N.C. Wyeth
American, 1882–1945
Newell Convers Wyeth was born October 22, 1882, in Needham, Massachusetts. With his mother’s encouragement, N.C. Wyeth attended several art schools – Mechanics Arts School in Boston, Massachusetts Normal Arts School, and the Eric Pape School of Art in Boston before being accepted to Howard Pyle’s School of Illustration in Wilmington, Delaware, in 1902. After only one and a half years of Pyle’s instruction, Wyeth was appearing in national magazines such as Collier’s, Harper’s, Scribner’s, and others. His first published illustration of a bronco and rider appeared in February 1903 on the cover of The Saturday Evening Post.
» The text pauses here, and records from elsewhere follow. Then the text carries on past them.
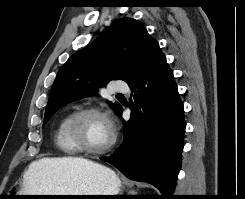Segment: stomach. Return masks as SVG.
<instances>
[{"label":"stomach","mask_w":245,"mask_h":199,"mask_svg":"<svg viewBox=\"0 0 245 199\" xmlns=\"http://www.w3.org/2000/svg\"><path fill=\"white\" fill-rule=\"evenodd\" d=\"M122 181L114 171L100 164L89 167H75L68 173L51 174L46 177L45 189L33 191L24 183L16 188L14 195H118ZM23 198V196H18ZM42 199H77L97 197H41Z\"/></svg>","instance_id":"0dacf381"}]
</instances>
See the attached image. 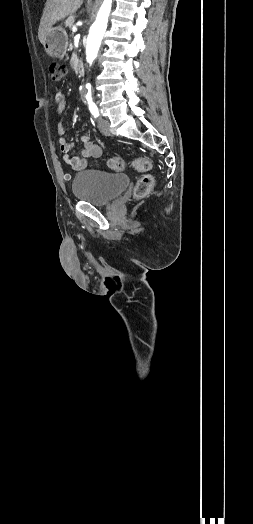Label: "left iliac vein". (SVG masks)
Instances as JSON below:
<instances>
[{
  "mask_svg": "<svg viewBox=\"0 0 253 524\" xmlns=\"http://www.w3.org/2000/svg\"><path fill=\"white\" fill-rule=\"evenodd\" d=\"M98 127H99V130L100 132L103 134V135H110V127H109V121L104 119V118H99L98 120Z\"/></svg>",
  "mask_w": 253,
  "mask_h": 524,
  "instance_id": "left-iliac-vein-1",
  "label": "left iliac vein"
}]
</instances>
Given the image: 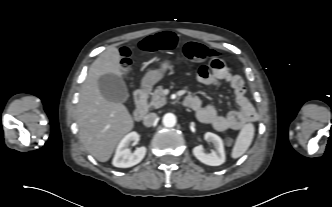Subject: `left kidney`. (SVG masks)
I'll return each instance as SVG.
<instances>
[{"mask_svg": "<svg viewBox=\"0 0 332 207\" xmlns=\"http://www.w3.org/2000/svg\"><path fill=\"white\" fill-rule=\"evenodd\" d=\"M205 139L213 143L215 150L210 154L204 152L201 145L193 148L194 156L202 163L209 166H219L225 162V151L222 139L211 132L205 134Z\"/></svg>", "mask_w": 332, "mask_h": 207, "instance_id": "obj_1", "label": "left kidney"}]
</instances>
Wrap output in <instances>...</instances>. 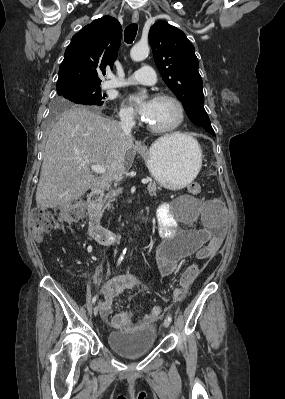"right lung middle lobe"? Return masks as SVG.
Listing matches in <instances>:
<instances>
[{"label":"right lung middle lobe","instance_id":"1","mask_svg":"<svg viewBox=\"0 0 285 399\" xmlns=\"http://www.w3.org/2000/svg\"><path fill=\"white\" fill-rule=\"evenodd\" d=\"M53 116L62 110L78 105L102 106L106 105L105 94H101L99 87L90 89H66L57 92Z\"/></svg>","mask_w":285,"mask_h":399}]
</instances>
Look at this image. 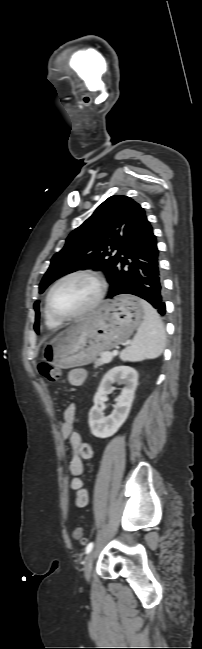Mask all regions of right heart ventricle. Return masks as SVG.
<instances>
[{
	"mask_svg": "<svg viewBox=\"0 0 202 649\" xmlns=\"http://www.w3.org/2000/svg\"><path fill=\"white\" fill-rule=\"evenodd\" d=\"M44 322L45 325L50 329H55L61 325L60 322L55 321L49 316V314L46 311V308L44 309Z\"/></svg>",
	"mask_w": 202,
	"mask_h": 649,
	"instance_id": "right-heart-ventricle-1",
	"label": "right heart ventricle"
}]
</instances>
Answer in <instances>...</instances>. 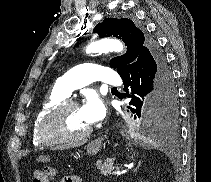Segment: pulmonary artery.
I'll return each mask as SVG.
<instances>
[{
  "label": "pulmonary artery",
  "instance_id": "1",
  "mask_svg": "<svg viewBox=\"0 0 211 182\" xmlns=\"http://www.w3.org/2000/svg\"><path fill=\"white\" fill-rule=\"evenodd\" d=\"M97 80L110 85H119L121 83L120 77L113 69L98 64L84 63L62 75L56 82L55 88L68 97L75 89Z\"/></svg>",
  "mask_w": 211,
  "mask_h": 182
}]
</instances>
With funding from publishers, in September 1904, Wyeth ventured west for the first time to explore and absorb the life of the American frontier. He quickly became a successful and busy illustrator. After his second trip west, Wyeth returned to Wilmington and married Carolyn Bockius on April 16, 1906. With marriage, his attention turned to the pastoral Chadds Ford countryside, a few miles from Wilmington in the heart of the Brandywine River Valley. There he purchased a house and raised his family. The rolling hills, planted fields, gentle brooks, and woodlands captivated his imagination. In 1911, Wyeth began work on his first Scribner’s Classic, Robert Louis Stevenson’s Treasure Island. This remarkable work launched a relationship between publisher and painter that continued until the completion of Majorie Kinnan Rawling’s The Yearling in 1939. He was enormously successful in his lifetime as a master illustrator but yearned for recognition in the world of “fine art,” where he perceived that art achieved its highest ideals of truth and beauty. He frequently tried to separate himself from the time and pressures of illustration in order to concentrate on his personal painting, but he continued accepting assignments, even up to his tragic accidental death in 1945.